Open StevenTomczyk opened 1 year ago
Based on the difficulties we have had finding outliers in the flats as the flat structures change over time, I have been working on a different algorithm that gives promising results.
The new method handles changes in structure by subtracting the local median around the pixel. (scipy.signal.medfilt2d with a kernel_size = 5). With the local structure removed, we compute the per-pixel standard deviation across all flat images within a single-fits file (4 modulations * N extensions).
Visaul's inspection of the standard deviation across the array shows that most of the pixels have standard deviation below some threshold around 8. However, adopting >8 as a threshold identifies 2000 pixels in a single file, about double what we found in the previous analysis. So we probably need a higher threshold.
Zooming out to look at all the flats February->May 2022 Looking at all the flats between February and May 2022 and adopting 11 as the threshold. We find cam0 has about 5000 pixels that cross this threshold at least once. But most of these ~3700 look bad in only one file, so they are probably false positives.
The stdev of 11 or more doesn't do a very good job of matching the previous analysis of hot pixels, which found 1002 hot pixels for cam0. Of the 5300 pixels that appear in 1 or more files, only 170 pixels appear in the hot pixel file.

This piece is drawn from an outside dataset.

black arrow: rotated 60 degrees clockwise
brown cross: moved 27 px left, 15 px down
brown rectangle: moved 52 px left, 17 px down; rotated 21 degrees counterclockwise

Of the 735 pixels that appear in 10 or more files, only 154 pixels appear in the hot pixel file.
At this point, it is unclear if the extra 800 pixels in the hot pixel file are false positives or demonstrate inadequacy in the new hot pixel method.
More work is needed to refine the threshold and count for the number of files a pixel must appear to be counted as bad. We also need to better understand the validity of the marginally bad pixels in the current hot pixel files. We also need to find a way to validate that an image has all of its bad pixels removed; this would help us ensure we capture all the bad pixels.

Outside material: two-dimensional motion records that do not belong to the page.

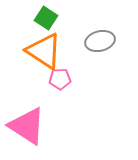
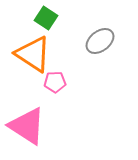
gray ellipse: rotated 24 degrees counterclockwise
orange triangle: moved 11 px left, 3 px down
pink pentagon: moved 5 px left, 3 px down
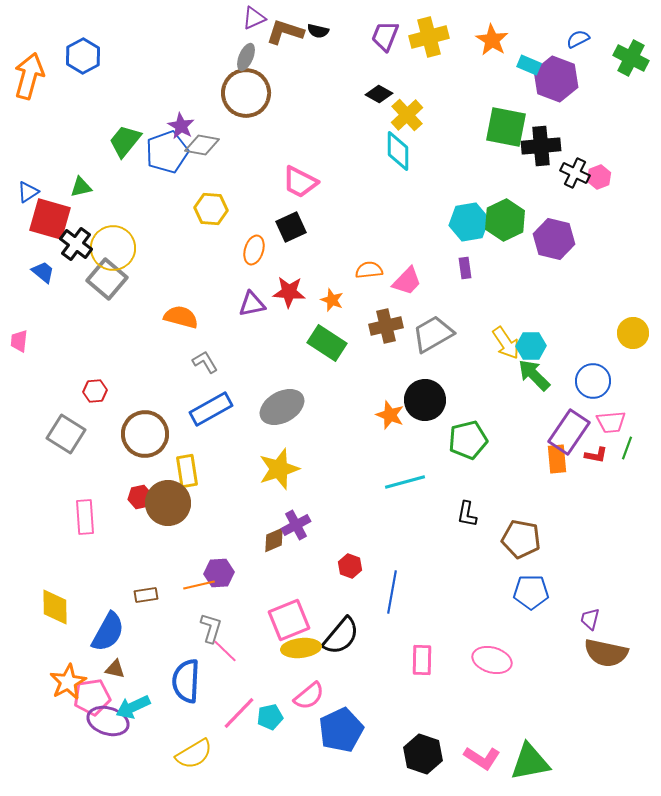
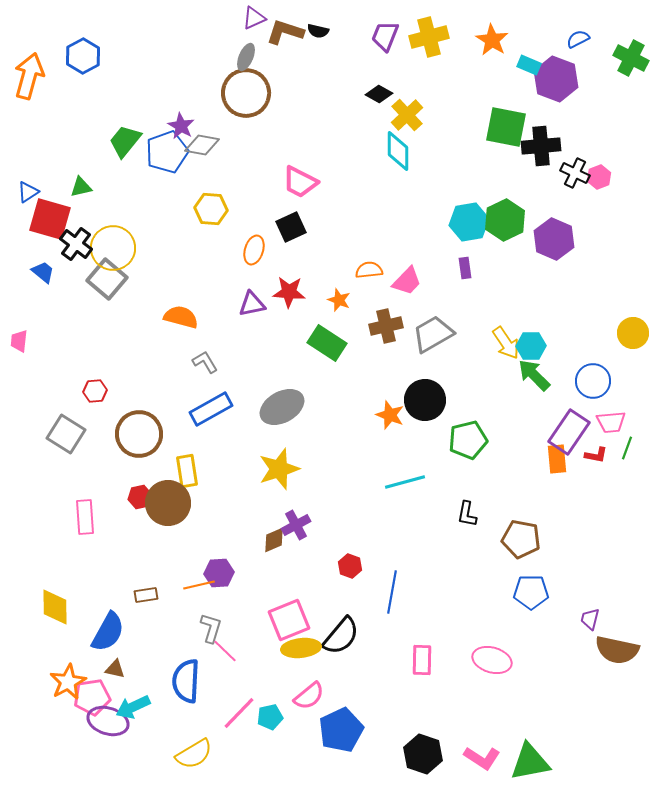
purple hexagon at (554, 239): rotated 9 degrees clockwise
orange star at (332, 300): moved 7 px right
brown circle at (145, 434): moved 6 px left
brown semicircle at (606, 653): moved 11 px right, 3 px up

Ben, I doubt the hot pixels in Steve list are false positives. Keep in mind that "hot pixels" are unstable pixels and not necessarily higher/lower readings. This is why it is hard to identify them. A simple median filter approach on a dark-corrected flat is not going to work. I think you need to look at data after flat-fielding or use a series of many flats and look at the variation of each pixel. Steve spent a lot of time thinking about this and had experience from CoMP. I suggest Dana to start from where Steve left it, understand what he did, and then explore improved techniques.

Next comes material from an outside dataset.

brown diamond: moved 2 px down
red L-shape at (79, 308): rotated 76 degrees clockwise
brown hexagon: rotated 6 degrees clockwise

Does Dana have access to the SVN folder for the hot pixel correction?
It looks like Steve's definition of "hot" pixels included more than pixels with an intermittent and unreliable response. In his original code, UCoMP_Find_Hot_Pixel.pro
, he lists these criteria:
; The criteria that define a hot pixel are:
; 1. lin_cof = 0 and r_chisq = 0. meaning that linear fit was not attempted due to too few points
; 2. rms of linearity fit exceeds limits
; 3. linear term from fit is outside limits
; 4. dark noise is outside limits
; 5. dark signal is outside limits
Steve later moved to a different approach to identify hot pixels using flat-corrected flats in UCoMP_Find_Hot_Flats.pro
. However, it seems he was interested in removing pixels with anomalous dark current or highly non linear response (criteria 3-5). In principle, pixels with non-linear response can be corrected as long as this non-linear response is stable and not erratic. We do not apply a non-linearity correction to the OWL cameras so it makes sense that Steve wanted to remove highly non-linear pixels.
You cannot identify non-linearity by analyzing only 80 ms flats at one wavelength. This requires to examine different illumination levels.
I will add to the list of questions for Steve what he exactly meant by "hot" pixels. Having clarity on this will help us to define the proper strategy to find them.
This is not the final solution but just a quick test to check if Steve's approach to use a flat-correct flat to find hot pixels works. It does. This needs to be coded properly and run on many flats but it is encouraging.
What I did is the following: I read one raw dark and one raw flat and created a master dark and master flat for the center line continuum (off band) averaging over polarization states and repeats. Then I read in a single flat image, there are 16 in a flat file, and created a flat-corrected flat, i.e. (flat - master dark) / (master flat - master dark)
. This gives a good start image to identify hot pixels. I repeated the search for hot pixels for all 16 flats, combined the hot pixels found, and used them to correct a science image. It seems to work to find most hot pixels. See images below.
Dark and flat-correct science for TCAM without hot pixel correction:
Dark and flat-correct science for TCAM with hot pixel correction:
I noticed our old hot pixels corrections were not perfect while zooming on some features near the occulter. Perhaps more stringent conditions should be used.
I computed hot pixels for camera 0 and camera 1 using Steve's idea as described above for two days 2022 11 25 and 2022 11 24 and the 3 wavelengths position of 1074. I have not used the other lines.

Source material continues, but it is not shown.